For the string "Cancel", search the entries below and copy every line where it appears.

══ Records for the exercise

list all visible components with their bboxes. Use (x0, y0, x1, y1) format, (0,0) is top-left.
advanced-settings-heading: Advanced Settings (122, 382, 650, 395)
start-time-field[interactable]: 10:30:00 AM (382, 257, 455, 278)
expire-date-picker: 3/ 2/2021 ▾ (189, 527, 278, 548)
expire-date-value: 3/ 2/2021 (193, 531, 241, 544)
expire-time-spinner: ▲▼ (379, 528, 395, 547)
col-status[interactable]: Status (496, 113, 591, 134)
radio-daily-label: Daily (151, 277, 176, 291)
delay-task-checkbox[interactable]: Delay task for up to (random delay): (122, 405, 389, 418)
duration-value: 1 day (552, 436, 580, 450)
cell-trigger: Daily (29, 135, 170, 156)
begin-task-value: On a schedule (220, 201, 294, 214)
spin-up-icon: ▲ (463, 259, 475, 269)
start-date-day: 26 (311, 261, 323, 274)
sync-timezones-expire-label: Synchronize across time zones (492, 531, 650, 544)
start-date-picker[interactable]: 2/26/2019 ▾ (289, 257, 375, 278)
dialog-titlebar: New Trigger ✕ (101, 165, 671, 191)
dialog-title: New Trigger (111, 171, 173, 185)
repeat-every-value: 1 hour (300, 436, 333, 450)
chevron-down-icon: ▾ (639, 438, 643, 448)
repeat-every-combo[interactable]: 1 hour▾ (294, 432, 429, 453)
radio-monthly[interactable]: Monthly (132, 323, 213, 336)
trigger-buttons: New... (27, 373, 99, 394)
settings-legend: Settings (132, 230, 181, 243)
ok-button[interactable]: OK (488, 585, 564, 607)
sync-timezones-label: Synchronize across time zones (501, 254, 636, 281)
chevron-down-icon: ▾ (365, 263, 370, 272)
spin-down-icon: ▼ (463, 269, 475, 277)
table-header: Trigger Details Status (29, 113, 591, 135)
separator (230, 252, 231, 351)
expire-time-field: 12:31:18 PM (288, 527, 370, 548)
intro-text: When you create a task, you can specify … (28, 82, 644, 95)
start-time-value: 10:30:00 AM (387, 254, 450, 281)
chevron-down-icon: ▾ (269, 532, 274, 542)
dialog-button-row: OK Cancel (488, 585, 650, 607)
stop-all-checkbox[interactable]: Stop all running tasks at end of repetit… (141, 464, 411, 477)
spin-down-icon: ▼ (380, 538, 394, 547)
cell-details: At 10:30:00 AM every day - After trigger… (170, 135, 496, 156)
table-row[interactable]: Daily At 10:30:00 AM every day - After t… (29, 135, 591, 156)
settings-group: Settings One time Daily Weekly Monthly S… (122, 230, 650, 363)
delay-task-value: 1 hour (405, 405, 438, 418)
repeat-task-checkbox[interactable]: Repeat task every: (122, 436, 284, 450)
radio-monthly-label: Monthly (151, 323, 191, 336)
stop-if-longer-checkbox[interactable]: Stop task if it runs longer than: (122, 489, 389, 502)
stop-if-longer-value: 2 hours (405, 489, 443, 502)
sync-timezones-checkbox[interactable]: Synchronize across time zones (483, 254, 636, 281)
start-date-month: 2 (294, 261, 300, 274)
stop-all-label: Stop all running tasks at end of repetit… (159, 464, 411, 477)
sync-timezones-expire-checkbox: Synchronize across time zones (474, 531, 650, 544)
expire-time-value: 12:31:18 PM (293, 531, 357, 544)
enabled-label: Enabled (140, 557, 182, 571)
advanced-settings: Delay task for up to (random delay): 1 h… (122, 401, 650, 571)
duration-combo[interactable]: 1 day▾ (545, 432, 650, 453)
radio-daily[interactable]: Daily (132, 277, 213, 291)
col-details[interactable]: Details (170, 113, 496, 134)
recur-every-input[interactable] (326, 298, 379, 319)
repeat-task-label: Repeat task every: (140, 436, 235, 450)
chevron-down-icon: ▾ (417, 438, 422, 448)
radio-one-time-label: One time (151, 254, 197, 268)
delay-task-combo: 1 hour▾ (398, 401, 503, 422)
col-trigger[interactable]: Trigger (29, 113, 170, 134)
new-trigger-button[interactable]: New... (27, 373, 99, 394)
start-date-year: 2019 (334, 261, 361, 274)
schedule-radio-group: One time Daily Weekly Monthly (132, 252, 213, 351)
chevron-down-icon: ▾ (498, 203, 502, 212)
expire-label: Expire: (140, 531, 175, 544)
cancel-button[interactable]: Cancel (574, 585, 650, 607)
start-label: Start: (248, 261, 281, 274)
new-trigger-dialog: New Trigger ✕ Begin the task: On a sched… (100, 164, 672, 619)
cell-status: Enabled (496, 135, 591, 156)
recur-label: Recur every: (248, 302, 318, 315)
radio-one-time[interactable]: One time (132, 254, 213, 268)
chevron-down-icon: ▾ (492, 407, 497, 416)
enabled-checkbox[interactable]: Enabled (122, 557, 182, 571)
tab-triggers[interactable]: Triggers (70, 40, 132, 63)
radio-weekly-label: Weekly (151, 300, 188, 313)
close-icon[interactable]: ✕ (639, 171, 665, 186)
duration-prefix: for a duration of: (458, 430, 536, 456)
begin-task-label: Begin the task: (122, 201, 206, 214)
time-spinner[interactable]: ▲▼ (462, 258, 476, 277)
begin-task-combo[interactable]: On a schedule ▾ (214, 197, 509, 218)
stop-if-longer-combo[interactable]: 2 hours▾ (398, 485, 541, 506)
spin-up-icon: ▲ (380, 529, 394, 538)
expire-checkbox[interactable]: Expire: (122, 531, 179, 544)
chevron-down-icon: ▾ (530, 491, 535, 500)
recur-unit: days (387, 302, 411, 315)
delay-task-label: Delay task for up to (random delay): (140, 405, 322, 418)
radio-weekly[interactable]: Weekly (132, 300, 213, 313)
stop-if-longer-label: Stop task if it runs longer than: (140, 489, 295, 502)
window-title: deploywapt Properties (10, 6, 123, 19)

════

◆ Written reply
dialog-button-row: OK Cancel (488, 585, 650, 607)
cancel-button[interactable]: Cancel (574, 585, 650, 607)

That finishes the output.